[Stored data entries]
+ + +
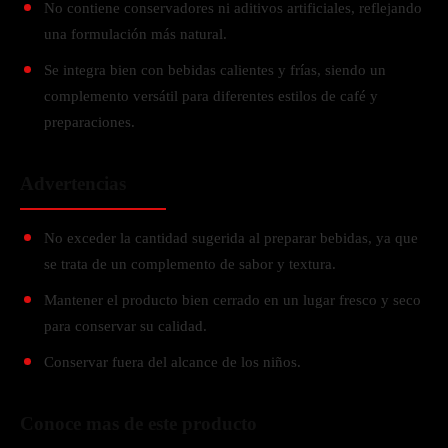
No contiene conservadores ni aditivos artificiales, reflejando
una formulación más natural.
Se integra bien con bebidas calientes y frías, siendo un
complemento versátil para diferentes estilos de café y
preparaciones.
Advertencias
No exceder la cantidad sugerida al preparar bebidas, ya que
se trata de un complemento de sabor y textura.
Mantener el producto bien cerrado en un lugar fresco y seco
para conservar su calidad.
Conservar fuera del alcance de los niños.
Conoce mas de este producto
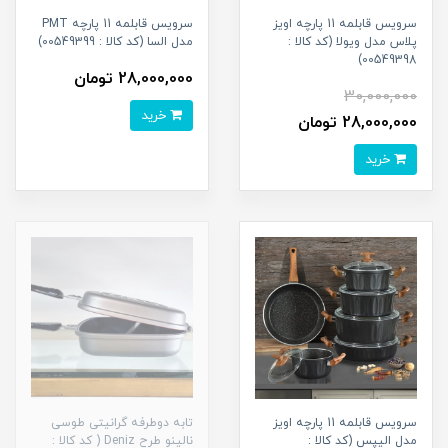
سرویس قابلمه 11 پارچه اویز
سرویس قابلمه 11 پارچه PMT
پلاس مدل ویولا (کد کالا :
مدل السا (کد کالا : 00549399)
00549398)
28,000,000 تومان
30,000,000
خرید
28,000,000 تومان
خرید
سرویس قابلمه 11 پارچه اویز
تابه دوطرفه گرانیتی طوسی
مدل الیپس (کد کالا :
نالینو طرح Deniz ( کد کالا :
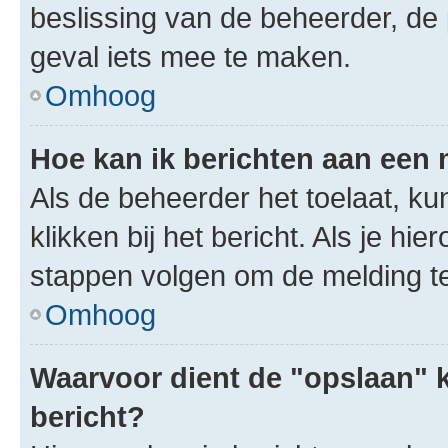
beslissing van de beheerder, de
geval iets mee te maken.
Omhoog
Hoe kan ik berichten aan een
Als de beheerder het toelaat, ku
klikken bij het bericht. Als je hi
stappen volgen om de melding te
Omhoog
Waarvoor dient de "opslaan" k
bericht?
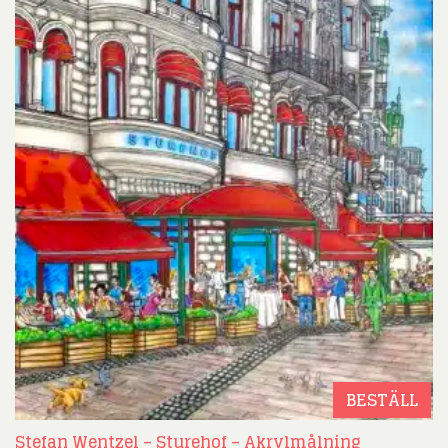
BESTÄLL
Stefan Wentzel – Sturehof – Akrylmålning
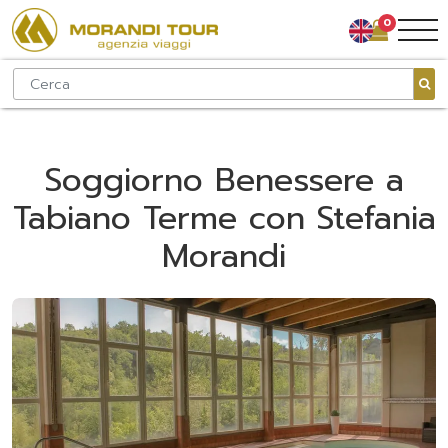
0
Soggiorno Benessere a
Tabiano Terme con Stefania
Morandi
+ + +
-- DIRECTIONS FOR THIS TASK --
Your copy should hold every record word for word and none of the pictures.

-- RESULT --
No contiene conservadores ni aditivos artificiales, reflejando
una formulación más natural.
Se integra bien con bebidas calientes y frías, siendo un
complemento versátil para diferentes estilos de café y
preparaciones.
Advertencias
No exceder la cantidad sugerida al preparar bebidas, ya que
se trata de un complemento de sabor y textura.
Mantener el producto bien cerrado en un lugar fresco y seco
para conservar su calidad.
Conservar fuera del alcance de los niños.
Conoce mas de este producto
سرویس قابلمه 11 پارچه اویز
سرویس قابلمه 11 پارچه PMT
پلاس مدل ویولا (کد کالا :
مدل السا (کد کالا : 00549399)
00549398)
28,000,000 تومان
30,000,000
خرید
28,000,000 تومان
خرید
سرویس قابلمه 11 پارچه اویز
تابه دوطرفه گرانیتی طوسی
مدل الیپس (کد کالا :
نالینو طرح Deniz ( کد کالا :
beslissing van de beheerder, de
geval iets mee te maken.
Omhoog
Hoe kan ik berichten aan een
Als de beheerder het toelaat, ku
klikken bij het bericht. Als je hi
stappen volgen om de melding te
Omhoog
Waarvoor dient de "opslaan" k
bericht?
BESTÄLL
Stefan Wentzel – Sturehof – Akrylmålning
0
Soggiorno Benessere a
Tabiano Terme con Stefania
Morandi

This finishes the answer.